▸ WORK ORDER: Look through the listing below for the word "Continuum" and copy every line where it occurs.

++++ ENTRIES PROVIDED ++++

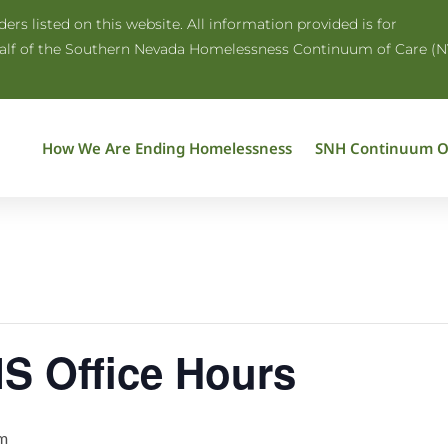
rs listed on this website. All information provided is for
half of the Southern Nevada Homelessness Continuum of Care (N
How We Are Ending Homelessness
SNH Continuum O
S Office Hours
m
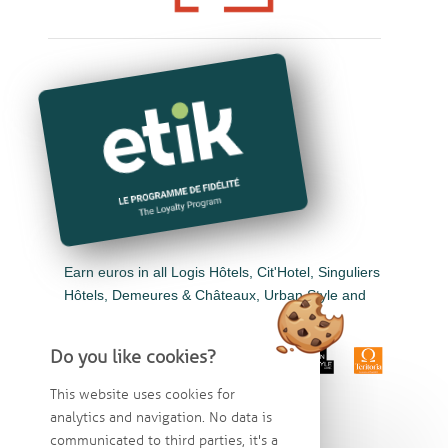
Earn euros in all Logis Hôtels, Cit'Hotel, Singuliers
Hôtels, Demeures & Châteaux, Urban Style and
Auberge de Pays.
Do you like cookies?
This website uses cookies for
analytics and navigation. No data is
communicated to third parties, it's a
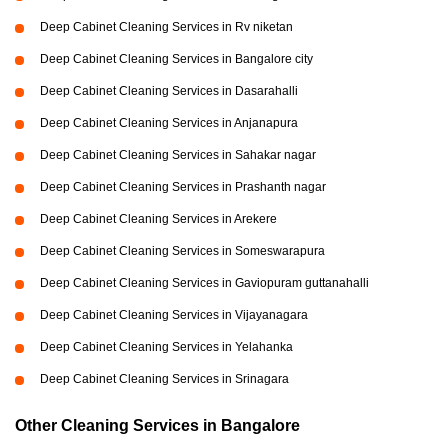
Deep Cabinet Cleaning Services in Rv niketan
Deep Cabinet Cleaning Services in Bangalore city
Deep Cabinet Cleaning Services in Dasarahalli
Deep Cabinet Cleaning Services in Anjanapura
Deep Cabinet Cleaning Services in Sahakar nagar
Deep Cabinet Cleaning Services in Prashanth nagar
Deep Cabinet Cleaning Services in Arekere
Deep Cabinet Cleaning Services in Someswarapura
Deep Cabinet Cleaning Services in Gaviopuram guttanahalli
Deep Cabinet Cleaning Services in Vijayanagara
Deep Cabinet Cleaning Services in Yelahanka
Deep Cabinet Cleaning Services in Srinagara
Other Cleaning Services in Bangalore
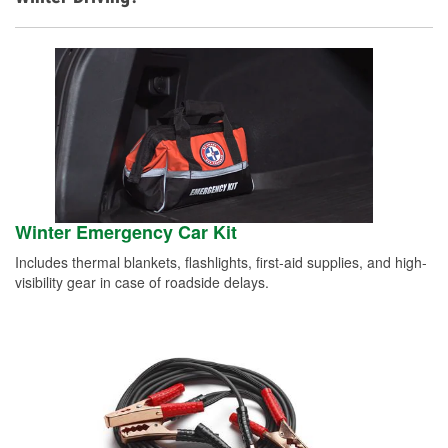
Winter Emergency Car Kit
Includes thermal blankets, flashlights, first-aid supplies, and high-
visibility gear in case of roadside delays.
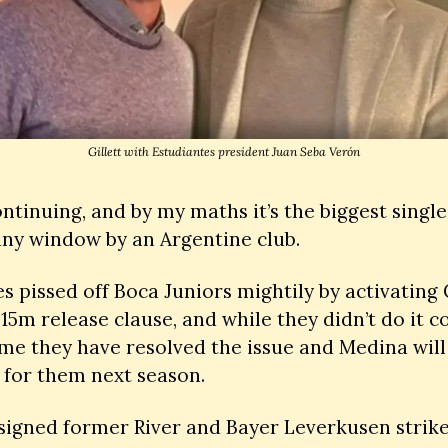
Gillett with Estudiantes president Juan Seba Verón
continuing, and by my maths it’s the biggest single
any window by an Argentine club. 
s pissed off Boca Juniors mightily by activating C
15m release clause, and while they didn’t do it co
time they have resolved the issue and Medina will 
 for them next season. 
signed former River and Bayer Leverkusen strike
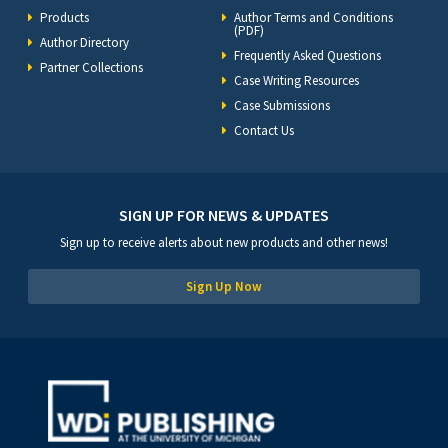
Products
Author Terms and Conditions
(PDF)
Author Directory
Frequently Asked Questions
Partner Collections
Case Writing Resources
Case Submissions
Contact Us
SIGN UP FOR NEWS & UPDATES
Sign up to receive alerts about new products and other news!
Sign Up Now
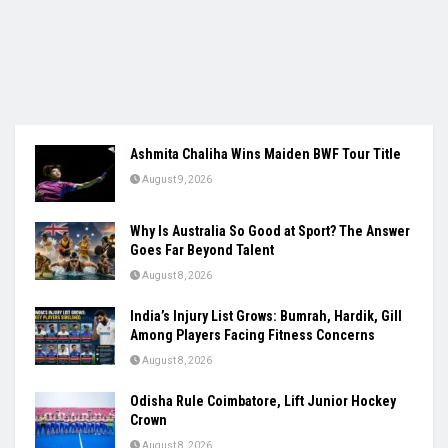
Ashmita Chaliha Wins Maiden BWF Tour Title
August 9, 2026
Why Is Australia So Good at Sport? The Answer
Goes Far Beyond Talent
August 8, 2026
India’s Injury List Grows: Bumrah, Hardik, Gill
Among Players Facing Fitness Concerns
August 8, 2026
Odisha Rule Coimbatore, Lift Junior Hockey
Crown
August 8, 2026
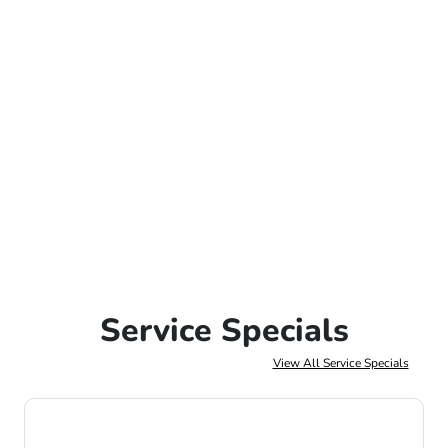
Service Specials
View All Service Specials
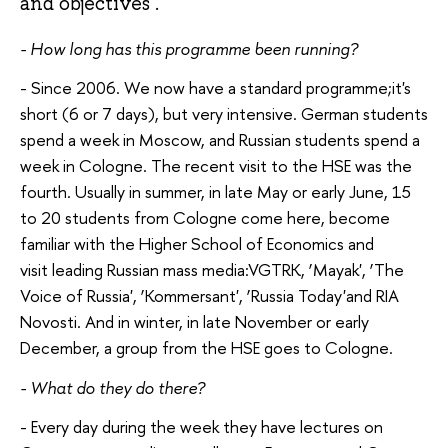
and objectives .
- How long has this programme been running?
- Since 2006. We now have a standard programme;it's
short (6 or 7 days), but very intensive. German students
spend a week in Moscow, and Russian students spend a
week in Cologne. The recent visit to the HSE was the
fourth. Usually in summer, in late May or early June, 15
to 20 students from Cologne come here, become
familiar with the Higher School of Economics and
visit leading Russian mass media:VGTRK, ‘Mayak', ‘The
Voice of Russia', ‘Kommersant', ‘Russia Today'and RIA
Novosti. And in winter, in late November or early
December, a group from the HSE goes to Cologne.
- What do they do there?
- Every day during the week they have lectures on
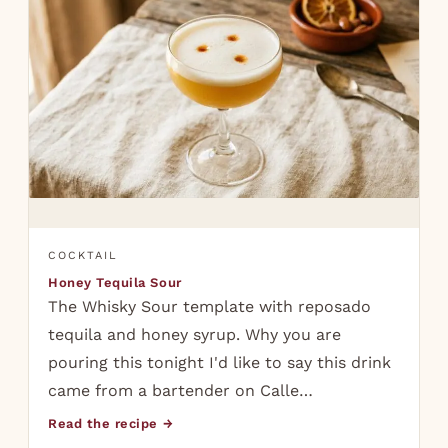
COCKTAIL
Honey Tequila Sour
The Whisky Sour template with reposado
tequila and honey syrup. Why you are
pouring this tonight I'd like to say this drink
came from a bartender on Calle…
Read the recipe →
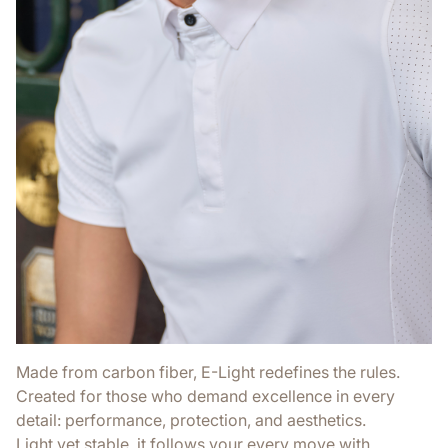
Made from carbon fiber, E-Light redefines the rules.
Created for those who demand excellence in every
detail: performance, protection, and aesthetics.
Light yet stable, it follows your every move with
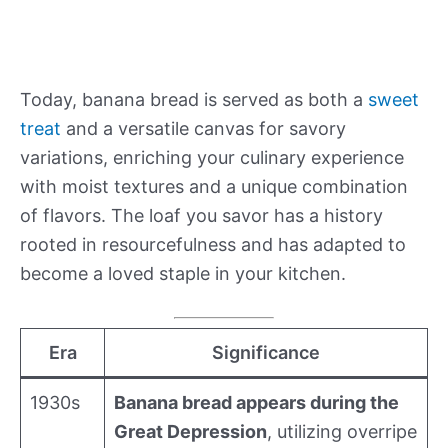
Today, banana bread is served as both a
sweet
treat
and a versatile canvas for savory
variations, enriching your culinary experience
with moist textures and a unique combination
of flavors. The loaf you savor has a history
rooted in resourcefulness and has adapted to
become a loved staple in your kitchen.
Era
Significance
1930s
Banana bread appears during the
Great Depression
, utilizing overripe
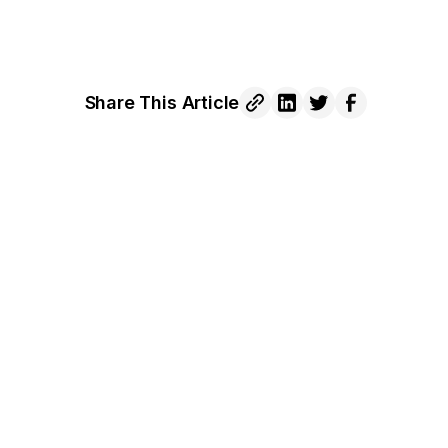
Share This Article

++++

▸ RESPONSE:
half of the Southern Nevada Homelessness Continuum of Care (N
SNH Continuum O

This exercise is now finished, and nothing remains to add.